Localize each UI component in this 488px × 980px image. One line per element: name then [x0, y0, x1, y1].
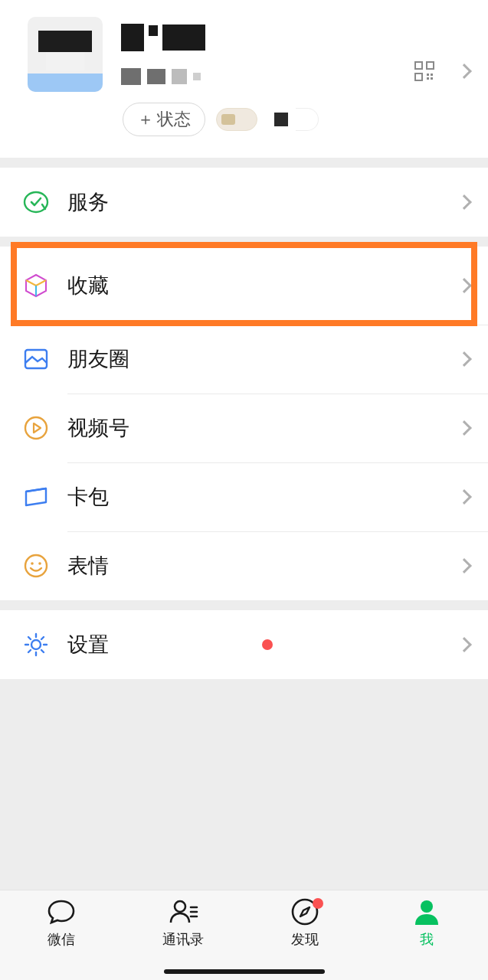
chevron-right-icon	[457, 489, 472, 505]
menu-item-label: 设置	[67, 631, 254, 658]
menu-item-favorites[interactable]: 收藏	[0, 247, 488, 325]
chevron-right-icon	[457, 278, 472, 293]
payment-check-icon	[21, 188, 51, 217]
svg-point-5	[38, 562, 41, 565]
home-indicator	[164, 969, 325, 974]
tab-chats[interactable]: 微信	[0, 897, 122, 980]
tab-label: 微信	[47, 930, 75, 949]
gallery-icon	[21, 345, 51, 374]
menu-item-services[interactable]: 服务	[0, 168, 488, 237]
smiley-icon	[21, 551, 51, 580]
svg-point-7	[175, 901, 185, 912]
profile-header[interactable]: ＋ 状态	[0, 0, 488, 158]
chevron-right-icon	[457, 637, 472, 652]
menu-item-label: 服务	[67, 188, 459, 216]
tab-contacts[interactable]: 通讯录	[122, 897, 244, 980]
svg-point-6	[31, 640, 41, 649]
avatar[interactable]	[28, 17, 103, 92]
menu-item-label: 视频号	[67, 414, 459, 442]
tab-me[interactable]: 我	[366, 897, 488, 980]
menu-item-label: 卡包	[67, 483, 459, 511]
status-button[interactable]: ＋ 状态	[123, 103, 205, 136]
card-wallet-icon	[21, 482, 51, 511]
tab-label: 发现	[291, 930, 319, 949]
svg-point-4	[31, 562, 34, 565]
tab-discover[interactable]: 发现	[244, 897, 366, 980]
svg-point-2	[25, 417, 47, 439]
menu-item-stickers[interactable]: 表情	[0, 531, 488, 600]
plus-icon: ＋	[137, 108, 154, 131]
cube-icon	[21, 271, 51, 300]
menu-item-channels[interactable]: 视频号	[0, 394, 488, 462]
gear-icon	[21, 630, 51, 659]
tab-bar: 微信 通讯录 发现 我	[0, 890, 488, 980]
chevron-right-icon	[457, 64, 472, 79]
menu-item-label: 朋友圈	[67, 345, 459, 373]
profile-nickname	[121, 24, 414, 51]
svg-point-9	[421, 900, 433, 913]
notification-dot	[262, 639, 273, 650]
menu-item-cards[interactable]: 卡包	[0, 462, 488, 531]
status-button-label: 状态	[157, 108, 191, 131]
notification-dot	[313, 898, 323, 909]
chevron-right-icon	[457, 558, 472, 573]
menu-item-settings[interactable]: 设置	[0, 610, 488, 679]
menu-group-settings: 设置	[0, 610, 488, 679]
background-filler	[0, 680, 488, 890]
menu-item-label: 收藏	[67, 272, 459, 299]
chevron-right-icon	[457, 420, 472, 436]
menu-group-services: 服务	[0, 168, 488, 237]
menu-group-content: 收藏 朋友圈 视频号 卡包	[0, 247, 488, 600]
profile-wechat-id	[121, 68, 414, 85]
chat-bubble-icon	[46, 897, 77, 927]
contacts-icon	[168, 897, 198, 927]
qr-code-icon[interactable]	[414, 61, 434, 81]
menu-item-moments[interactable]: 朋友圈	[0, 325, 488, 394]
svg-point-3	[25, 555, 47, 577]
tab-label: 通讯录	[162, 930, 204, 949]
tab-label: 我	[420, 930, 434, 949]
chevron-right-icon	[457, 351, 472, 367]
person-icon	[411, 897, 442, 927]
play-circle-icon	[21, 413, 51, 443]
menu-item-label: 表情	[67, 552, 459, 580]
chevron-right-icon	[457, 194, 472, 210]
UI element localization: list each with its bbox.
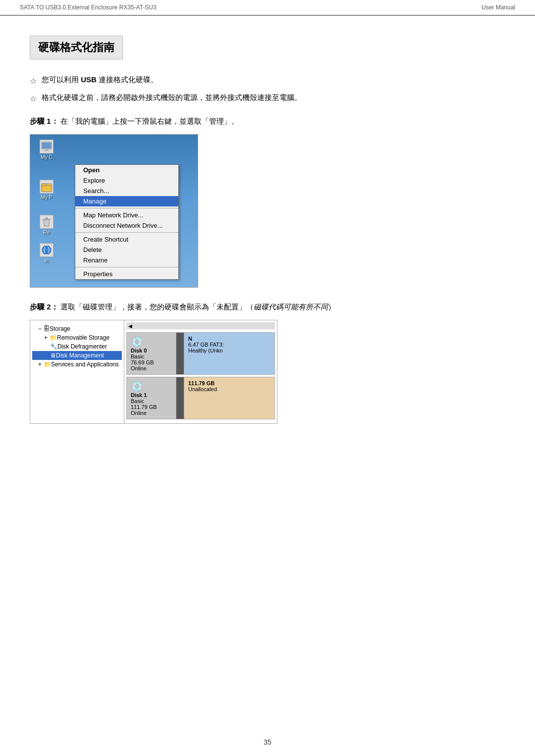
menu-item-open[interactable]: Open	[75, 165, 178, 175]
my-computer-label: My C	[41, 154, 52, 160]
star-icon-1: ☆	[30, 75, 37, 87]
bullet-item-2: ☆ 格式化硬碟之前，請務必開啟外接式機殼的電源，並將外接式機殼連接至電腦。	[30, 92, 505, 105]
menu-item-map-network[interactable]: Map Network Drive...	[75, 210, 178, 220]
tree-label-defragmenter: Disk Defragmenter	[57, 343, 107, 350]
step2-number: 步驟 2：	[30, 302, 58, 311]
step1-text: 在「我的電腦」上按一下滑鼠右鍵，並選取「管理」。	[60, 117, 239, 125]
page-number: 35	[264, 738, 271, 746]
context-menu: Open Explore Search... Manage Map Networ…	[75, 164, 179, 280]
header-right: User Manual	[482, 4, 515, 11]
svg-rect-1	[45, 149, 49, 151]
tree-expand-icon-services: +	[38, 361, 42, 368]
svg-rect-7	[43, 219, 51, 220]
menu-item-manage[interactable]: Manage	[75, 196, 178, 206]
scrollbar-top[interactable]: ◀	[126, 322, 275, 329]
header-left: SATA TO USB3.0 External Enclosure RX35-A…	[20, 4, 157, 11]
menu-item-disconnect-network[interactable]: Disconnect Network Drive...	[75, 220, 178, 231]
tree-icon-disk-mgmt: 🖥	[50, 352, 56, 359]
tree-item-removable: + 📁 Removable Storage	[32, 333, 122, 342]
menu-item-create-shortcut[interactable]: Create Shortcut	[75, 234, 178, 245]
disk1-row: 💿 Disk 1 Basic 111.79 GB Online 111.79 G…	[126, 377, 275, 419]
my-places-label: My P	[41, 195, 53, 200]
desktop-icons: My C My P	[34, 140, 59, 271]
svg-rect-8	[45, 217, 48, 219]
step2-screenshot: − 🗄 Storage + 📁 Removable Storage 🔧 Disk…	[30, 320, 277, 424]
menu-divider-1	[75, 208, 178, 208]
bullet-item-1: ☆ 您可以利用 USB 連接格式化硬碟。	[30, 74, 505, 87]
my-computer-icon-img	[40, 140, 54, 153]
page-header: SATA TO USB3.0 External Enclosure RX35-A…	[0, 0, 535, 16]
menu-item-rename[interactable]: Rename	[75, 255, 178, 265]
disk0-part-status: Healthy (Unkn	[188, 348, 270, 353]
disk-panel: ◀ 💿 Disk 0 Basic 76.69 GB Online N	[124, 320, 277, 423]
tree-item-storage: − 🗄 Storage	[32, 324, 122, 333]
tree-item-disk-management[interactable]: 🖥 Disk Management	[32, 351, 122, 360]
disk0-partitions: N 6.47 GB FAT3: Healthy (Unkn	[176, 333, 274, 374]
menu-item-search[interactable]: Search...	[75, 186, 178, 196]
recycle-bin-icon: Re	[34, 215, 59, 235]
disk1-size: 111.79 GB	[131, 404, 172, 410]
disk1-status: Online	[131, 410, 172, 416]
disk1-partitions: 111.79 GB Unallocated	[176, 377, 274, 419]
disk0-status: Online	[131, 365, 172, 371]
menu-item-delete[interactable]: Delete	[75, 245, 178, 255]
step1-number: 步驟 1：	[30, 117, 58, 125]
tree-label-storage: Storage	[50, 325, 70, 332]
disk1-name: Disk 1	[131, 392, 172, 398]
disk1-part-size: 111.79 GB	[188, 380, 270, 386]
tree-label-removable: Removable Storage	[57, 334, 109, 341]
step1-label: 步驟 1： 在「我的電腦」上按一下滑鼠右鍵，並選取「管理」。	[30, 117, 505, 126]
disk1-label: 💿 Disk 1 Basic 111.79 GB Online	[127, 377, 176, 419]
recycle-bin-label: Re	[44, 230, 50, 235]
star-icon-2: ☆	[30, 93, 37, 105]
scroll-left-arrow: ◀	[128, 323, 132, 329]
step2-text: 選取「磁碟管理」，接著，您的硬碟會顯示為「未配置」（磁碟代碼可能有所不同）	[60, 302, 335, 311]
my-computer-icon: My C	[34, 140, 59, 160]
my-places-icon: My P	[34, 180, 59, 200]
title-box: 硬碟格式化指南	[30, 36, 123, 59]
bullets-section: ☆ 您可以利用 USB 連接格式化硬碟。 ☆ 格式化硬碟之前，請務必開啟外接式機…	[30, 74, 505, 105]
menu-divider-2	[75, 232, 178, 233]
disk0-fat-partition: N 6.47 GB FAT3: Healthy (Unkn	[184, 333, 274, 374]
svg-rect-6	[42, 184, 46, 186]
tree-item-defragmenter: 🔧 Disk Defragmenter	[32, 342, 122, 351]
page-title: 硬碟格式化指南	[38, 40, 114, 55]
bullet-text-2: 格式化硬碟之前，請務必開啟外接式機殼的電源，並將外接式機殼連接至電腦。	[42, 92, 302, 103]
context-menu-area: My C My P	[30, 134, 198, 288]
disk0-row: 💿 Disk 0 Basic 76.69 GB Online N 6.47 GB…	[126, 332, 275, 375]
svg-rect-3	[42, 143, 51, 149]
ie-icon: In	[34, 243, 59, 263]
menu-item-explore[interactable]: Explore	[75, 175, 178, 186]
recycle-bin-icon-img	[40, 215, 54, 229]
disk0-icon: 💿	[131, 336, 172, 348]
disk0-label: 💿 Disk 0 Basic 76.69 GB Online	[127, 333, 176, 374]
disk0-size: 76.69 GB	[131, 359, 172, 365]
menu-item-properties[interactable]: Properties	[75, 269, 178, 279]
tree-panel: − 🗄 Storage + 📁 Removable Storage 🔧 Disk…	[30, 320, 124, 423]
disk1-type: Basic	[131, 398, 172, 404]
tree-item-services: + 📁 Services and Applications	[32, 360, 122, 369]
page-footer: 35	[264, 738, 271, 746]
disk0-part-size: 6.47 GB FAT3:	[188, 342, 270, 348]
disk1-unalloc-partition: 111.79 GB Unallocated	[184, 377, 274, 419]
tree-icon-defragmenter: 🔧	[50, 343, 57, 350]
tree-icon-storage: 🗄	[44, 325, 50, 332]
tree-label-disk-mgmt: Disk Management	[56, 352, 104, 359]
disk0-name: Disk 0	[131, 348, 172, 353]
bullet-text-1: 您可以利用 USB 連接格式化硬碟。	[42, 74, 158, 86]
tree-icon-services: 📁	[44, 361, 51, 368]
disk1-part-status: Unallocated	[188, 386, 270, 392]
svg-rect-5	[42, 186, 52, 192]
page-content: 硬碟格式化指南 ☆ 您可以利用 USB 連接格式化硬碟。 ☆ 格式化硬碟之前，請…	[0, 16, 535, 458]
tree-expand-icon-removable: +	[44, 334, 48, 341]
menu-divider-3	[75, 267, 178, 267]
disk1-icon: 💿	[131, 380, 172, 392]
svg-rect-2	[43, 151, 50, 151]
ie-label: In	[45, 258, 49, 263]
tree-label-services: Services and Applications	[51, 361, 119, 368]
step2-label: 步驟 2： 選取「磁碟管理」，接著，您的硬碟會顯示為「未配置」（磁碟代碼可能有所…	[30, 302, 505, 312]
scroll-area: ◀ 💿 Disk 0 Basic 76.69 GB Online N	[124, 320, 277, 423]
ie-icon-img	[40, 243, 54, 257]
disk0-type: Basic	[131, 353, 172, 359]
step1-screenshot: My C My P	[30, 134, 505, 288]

.....

Find every line of the data that includes the string "請務必開啟外接式機殼的電源". Copy each of those lines.

- _ANSWER AREA_:
bullet-item-2: ☆ 格式化硬碟之前，請務必開啟外接式機殼的電源，並將外接式機殼連接至電腦。	[30, 92, 505, 105]
bullet-text-2: 格式化硬碟之前，請務必開啟外接式機殼的電源，並將外接式機殼連接至電腦。	[42, 92, 302, 103]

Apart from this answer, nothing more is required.